The FIAU was wrong to inspect Pilatus Bank for a second time just months after it first raised red flags about the bank, its incoming chairman believes.
Kenneth Farrugia said the decision, taken in mid-2016 before he first joined the Financial Intelligence Analysis Unit, left inspectors with little room to manoeuvre against the now-shuttered Pilatus.
“When inspectors went [for a second time], they found that the things flagged in the initial report had been remedied. At that point in time, you end up at a crossroads,” he said.
Farrugia was speaking as he was being grilled by parliament’s Public Appointments Committee over his nomination to lead the FIAU board of governors. An accountant by profession, Farrugia previously led the FIAU’s executive arm as its director between February 2017 and April 2023.
The committee approved his nomination with a 3-2 majority, with government members voting in favour of it and Opposition members against. Parliament’s approval paves the way for government to appoint Farrugia to the top FIAU role.
Once appointed, Farrugia will be in the unique position of leading the Malta Financial Services Authority in an executive capacity as its CEO, and the FIAU in a non-executive one as its chairman.
Reluctance to criticise police
Over the course of almost three hours, Farrugia repeatedly parried questions from Opposition committee members Karol Aquilina and Adrian Delia about the police force’s repeated failures to act on FIAU intelligence.
“We provide intelligence. The police need to convert that to evidence before they can prosecute,” he told the committee. That process can “take time”, he admitted, saying that sometimes, delays were due to investigations requiring the cooperation of other countries.
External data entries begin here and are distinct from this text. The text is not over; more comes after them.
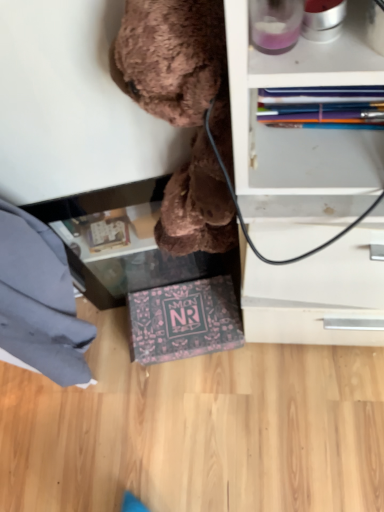 Identify the location of free area below dark blue fabric at lower left (from a real-world perspective). (111, 362). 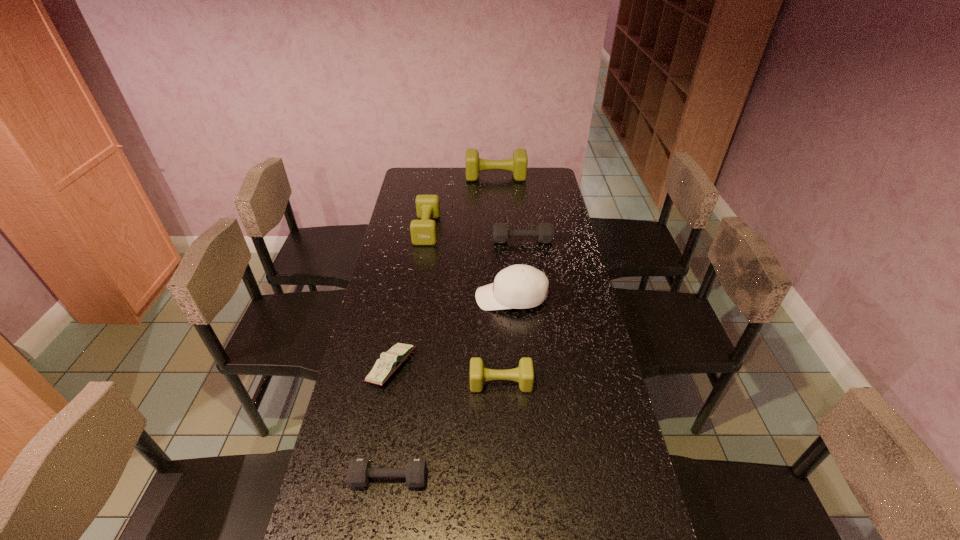 The height and width of the screenshot is (540, 960). I want to click on blank area located 0.170m on the back of the second nearest dumbbell, so click(x=498, y=330).

Where is `free space located 0.110m on the right of the smaller gray dumbbell`? free space located 0.110m on the right of the smaller gray dumbbell is located at coordinates (471, 478).

Identify the location of vacant space situated on the front of the shortest object. Image resolution: width=960 pixels, height=540 pixels. (377, 444).

I want to click on object that is at the far edge, so click(x=518, y=164).

The width and height of the screenshot is (960, 540). I want to click on diary that is positioned at the left edge, so click(x=388, y=363).

The image size is (960, 540). Find the location of `baseball cap situated at the right edge`. baseball cap situated at the right edge is located at coordinates (519, 286).

The width and height of the screenshot is (960, 540). In order to click on object present at the far right corner in this screenshot , I will do `click(518, 164)`.

The height and width of the screenshot is (540, 960). I want to click on free location at the far edge, so click(484, 190).

Where is `free location at the left edge`? free location at the left edge is located at coordinates (429, 194).

At what (x,y) coordinates should I click in order to perform the action: click on vacant area at the right edge of the desktop. Please return your answer as a coordinate pair (x, y). Image resolution: width=960 pixels, height=540 pixels. Looking at the image, I should click on (547, 207).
As Delia pressured him to say whether he ever felt frustrated by the police’s failure to act on FIAU intelligence, Farrugia held firm and stuck to his line.
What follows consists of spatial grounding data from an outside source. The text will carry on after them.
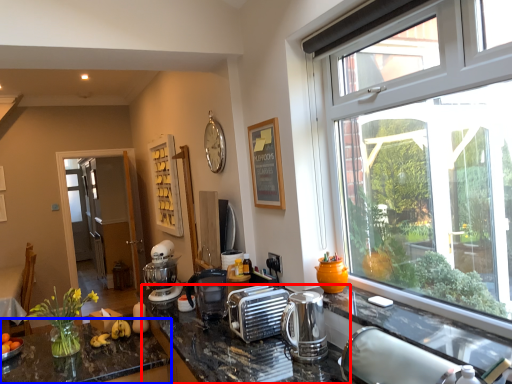 Question: Which of the following is the farthest to the observer, counter top (highlighted by a red box) or countertop (highlighted by a blue box)?

Choices:
 (A) counter top
 (B) countertop

Answer: (B) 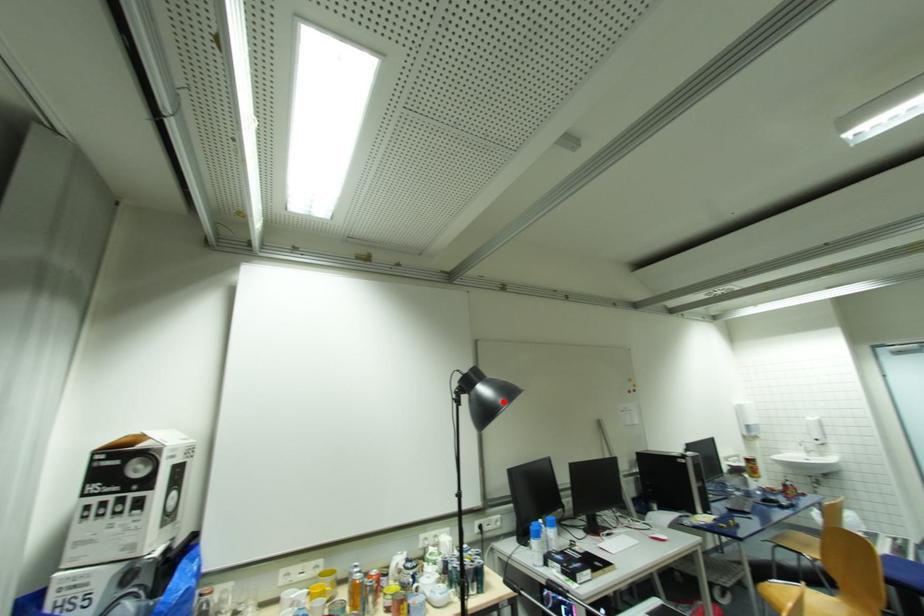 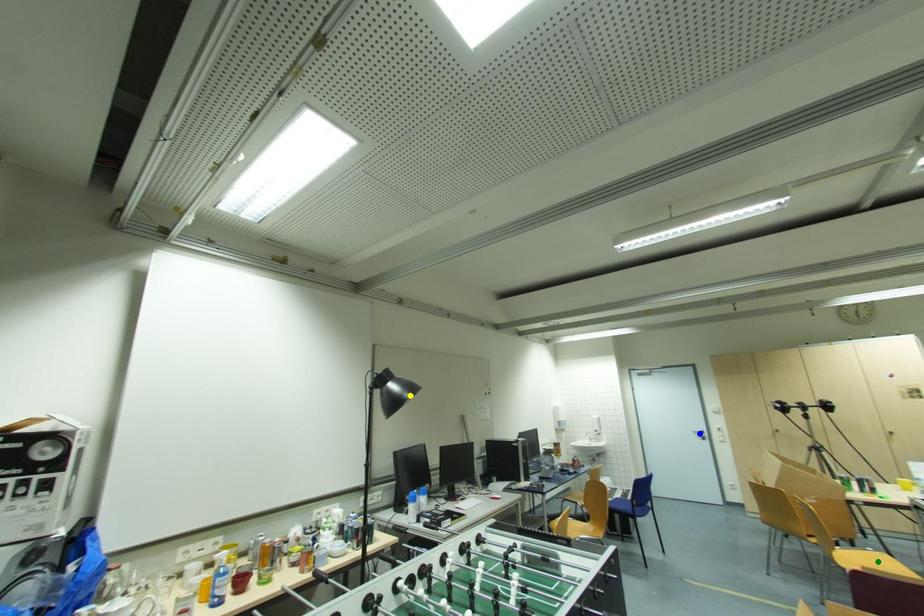 Question: I am providing you with two images of the same scene from different viewpoints. A red point is marked on the first image. You are given multiple points on the second image. Which point in image 2 represents the same 3d spot as the red point in image 1?

Choices:
 (A) green point
 (B) blue point
 (C) yellow point

Answer: (C)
“So far, I don’t have any evidence that police have a locked-in case and did not prosecute,” he said. “When we don’t hear back, the assumption is that they are still investigating.”
At one point, Farrugia was moved to concede that “if the police have all the evidence in hand and do not prosecute, that cannot be justified. Even a single day’s delay is too long.”
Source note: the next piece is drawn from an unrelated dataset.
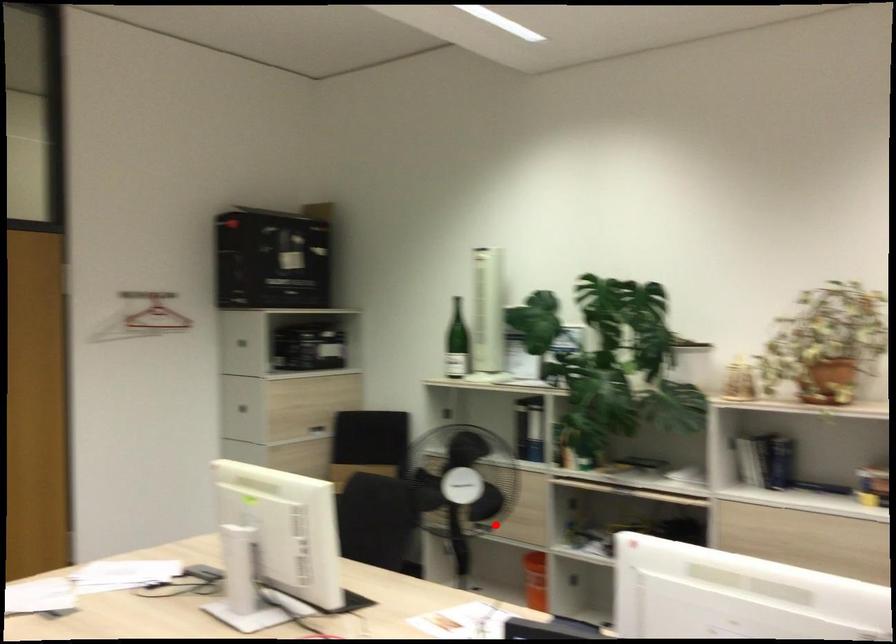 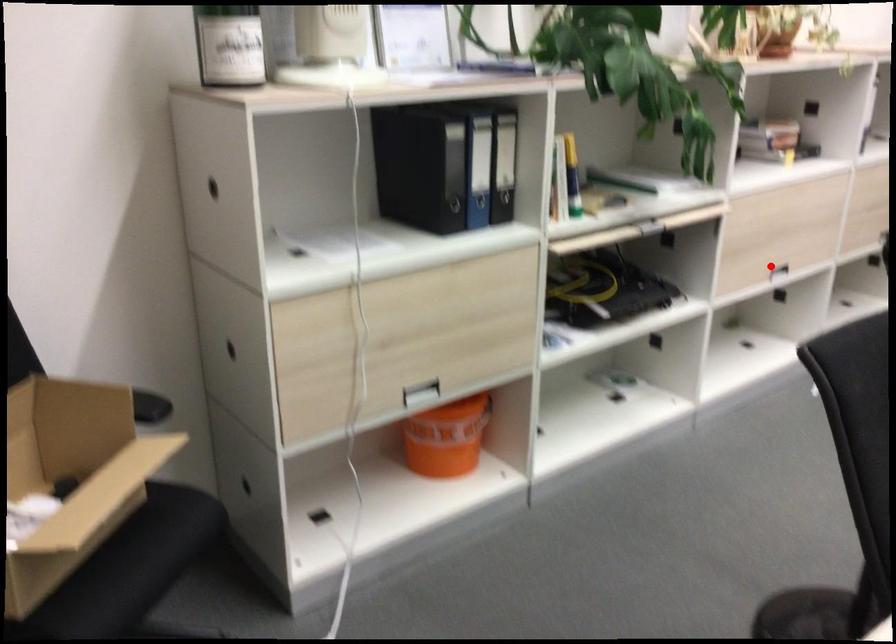 I am providing you with two images of the same scene from different viewpoints. A red point is marked on the first image and another point is marked on the second image. Are the points marked in image1 and image2 representing the same 3D position?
Opposition MP Aquilina peppered him with questions about specific incidents related to the FIAU in recent years, from a leaked report concerning Yorgen Fenech’s offshore firm 17 Black to ‘Operation Green’, the codename police gave to an investigation into former OPM chief of staff Keith Schembri and Nexia BT managing partner Brian Tonna.
But Farrugia steadfastly declined to comment on specific cases, citing legal provisions which make it a crime for FIAU officers to discuss specifics of investigations.
How the FIAU handled Pilatus Bank
He was more loquacious when pressed on the FIAU’s course of action when tackling Pilatus Bank, saying he believed his predecessor Manfred Galdes had erred in ordering a second inspection of the bank, months after the first.
The FIAU first inspected Pilatus at the start of 2016 and found multiple anti-money laundering failings at the Ta’ Xbiex-based bank, which has since been shut down by regulators.
Farrugia said Galdes had met with bank officials in the middle of that year, after Pilatus had seen that FIAU report, and agreed for inspectors to visit the bank a second time.
By then, Galdes had left the FIAU, which was being led by acting director Alfred Zammit.
When inspectors carried out that second visit, the bank produced documents that it was unable to provide during the initial visit. Farrugia said that left the unit in a quandary.
Ultimately, it would go on to say that failings at the bank "no longer subsist".
Pilatus would end up being placed into administration six months later and was stripped of its banking licence in November 2021.
“We’ve learnt from these experiences,” Farrugia said. “Nowadays, in such cases we take a snapshot of that entity at that point in time. So that if they remedy things later, we have a precise picture of how things evolved. When Pilatus remedied [its shortcomings], we didn’t have enough evidence to say when exactly it did so.”
'You could just copy the entire FIAU database'
When pushed to say what the FIAU did about Pilatus under his tenure, Farrugia pointed to the €4.9 million fine it levied on the bank in 2021 and said that was the result of an in-depth probe that started in early 2018.
Farrugia said the FIAU had come a long way from when he first joined. Staff numbers had multiplied, he said, and IT systems bolstered to ensure full audit trails.
“When I joined, you could just copy the entire database and take it,” he told the committee, telling members at another stage during his grilling that he had to contend with a “four-year backlog of supervisory reports” upon joining.
Farrugia denied being part of a “secret deal” with the US government regarding Pilatus Bank owner Ali Sadr Hasheminejad, who was charged in the US in 2018 in connection with violating sanctions against Iran. Prosecutors dropped the case against him two years later in mysterious circumstances.
Delia and Aquilina spent almost three hours questioning the witness. Labour MP Andy Ellul interjected at some stages to complain about their line of questioning. His colleagues Chris Agius and Amanda Spiteri Grech sat silently throughout.
At the end of the grilling, members deliberated briefly before voting on Farrugia’s nomination, which was approved by three votes to two.